In the course of my undergraduate research works titled Knowledge, Attitude And Practices Towards Menstruation And The Prevalence Of Menstrual Patterns And Disorders Among Adolescents In Secondary School – carried out in a semi-urban local government area in a south western state in Nigeria – I found out that adolescents health in under developed and developing countries, sincerely and painfully, have a very long way to go in learning of basic things concerning their health. As their ignorance level is alarmingly high.

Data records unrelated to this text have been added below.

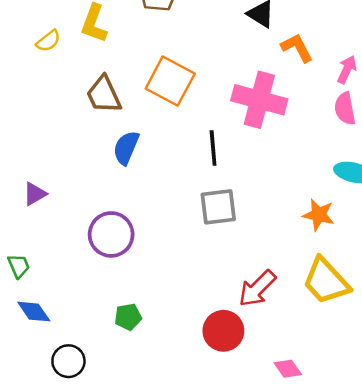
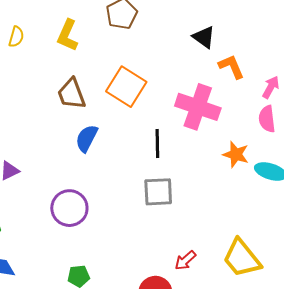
yellow semicircle: (48, 41) -> (16, 37), moved, turned -40
orange star: (319, 215) -> (236, 154), moved
red arrow: (257, 288) -> (185, 260), size x0.7

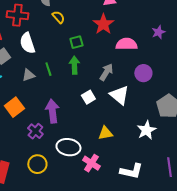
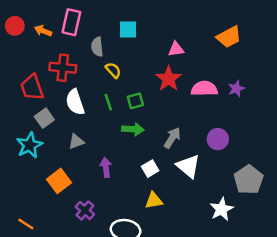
pink semicircle: (126, 44) -> (204, 89), moved
green arrow: (74, 65) -> (133, 129), turned 96
green line: (48, 69) -> (108, 102), moved
purple arrow: (52, 111) -> (106, 167), moved, size x0.7
yellow triangle: (105, 133) -> (154, 201), moved

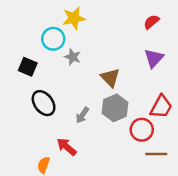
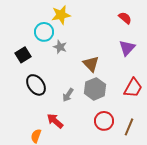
red semicircle: (151, 22) -> (125, 18), turned 80
black square: (28, 67) -> (23, 55), turned 35
red circle: (142, 130) -> (104, 121), moved
brown line: (156, 154) -> (129, 127), turned -66

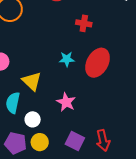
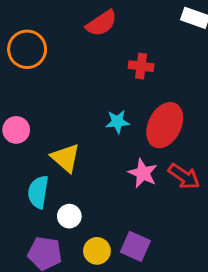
pink star: (66, 102) -> (143, 173), moved
red arrow: (103, 140) -> (184, 176), moved, turned -40
yellow circle: (40, 142) -> (97, 251), moved

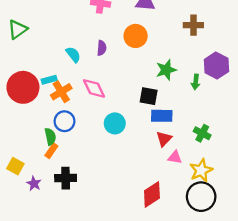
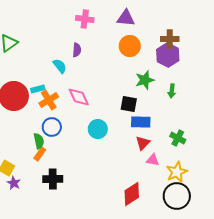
orange circle: (136, 36) -> (130, 46), moved
purple semicircle: (102, 48) -> (77, 50), moved
purple hexagon: (216, 65) -> (168, 55), moved
purple star: (34, 184) -> (14, 183), moved

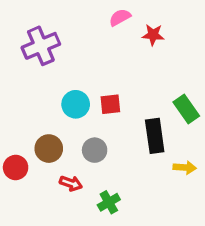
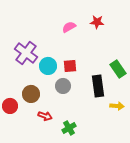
pink semicircle: (120, 17) -> (69, 27), moved
purple cross: (41, 46) -> (26, 53), moved, turned -30
gray circle: (95, 150) -> (63, 86), moved

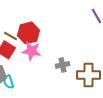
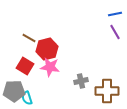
brown line: (10, 36) -> (29, 38), moved

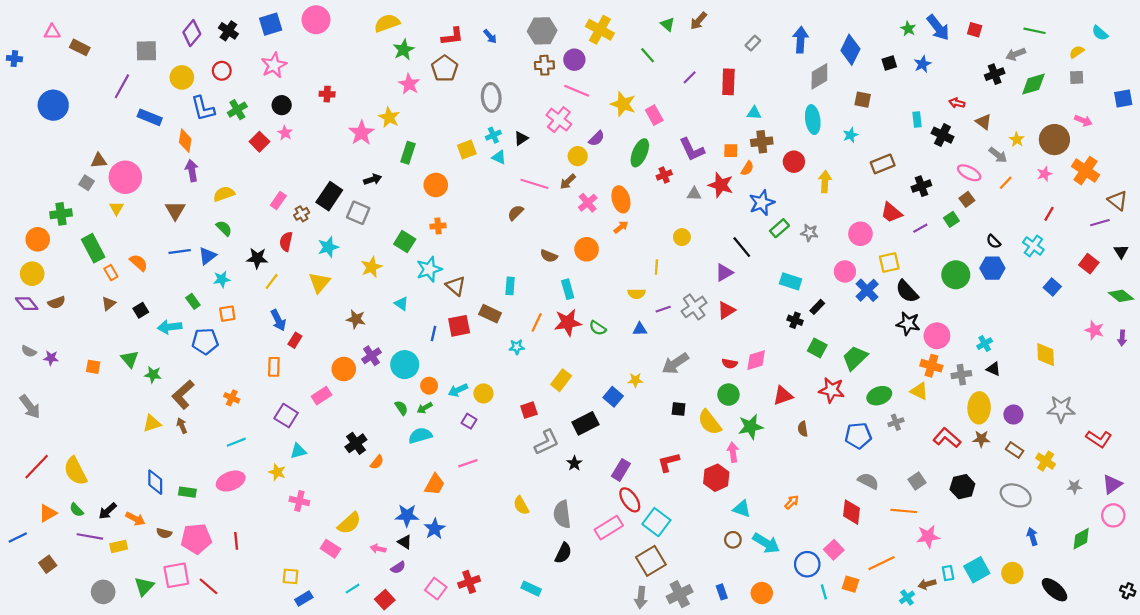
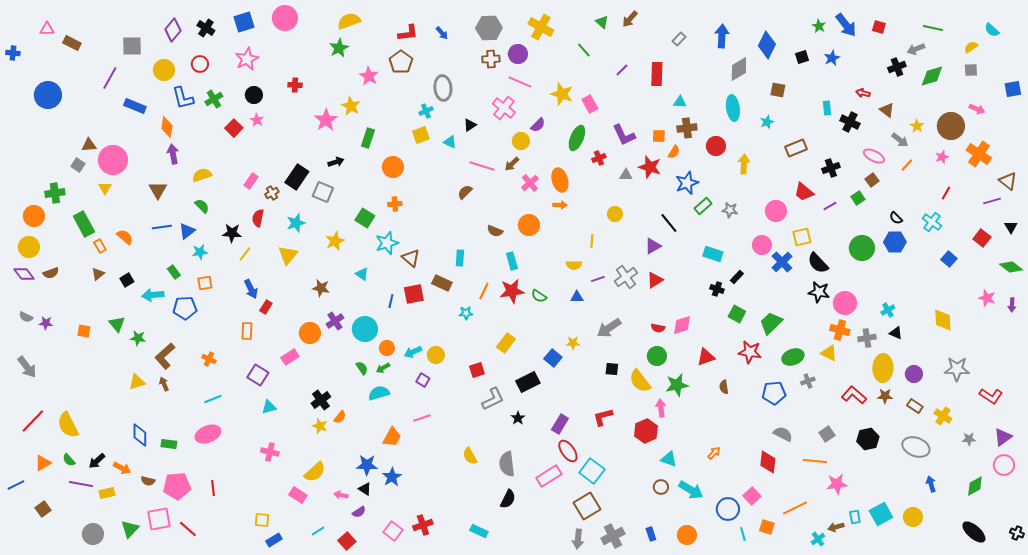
green star: (404, 50) -> (339, 48), moved
cyan cross: (493, 135) -> (426, 111), moved
orange arrow: (621, 227) -> (560, 205), turned 40
yellow star: (277, 472) -> (320, 426), moved
black ellipse: (1054, 590) -> (974, 532), moved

During the course of this enlightening study, I was opportuned to mingle with average in-school adolescents from the low and middle socio economic class and I got exposed to the various issues facing us as Africans in our peculiarities and how it affects the entire populace, especially the female child and adolescent.

Although, the study location – Nigeria is my home country but the results and findings from other studies in different African countries are similar and correspond; however, with minor variations. Where our deficiencies in knowledge, practices, health seeking behaviours and inadequacies in economic power were glaring and thereby led to a lot of bad turn on the adolescent health and female populace as a whole.

One of the most striking problem noticed, was the oath of silence and grudge of secrecy, which the older generation – most especially women and men indulged in – have sworn and its killing our younger generation.

Not having a complete knowledge about a particular issue can be very detrimental. And this is the case of the African maiden, who doesn’t know and does not know she doesn’t, hence perishing in her ignorance. Knowledge should be acquired and given, as this would improve health and hygiene practices among the girls and the general populace, and go a long way to change our – health – story in Africa.

 

Agoyi Mary Oluwakemisola

College of Medicine, University of Lagos, Nigeria.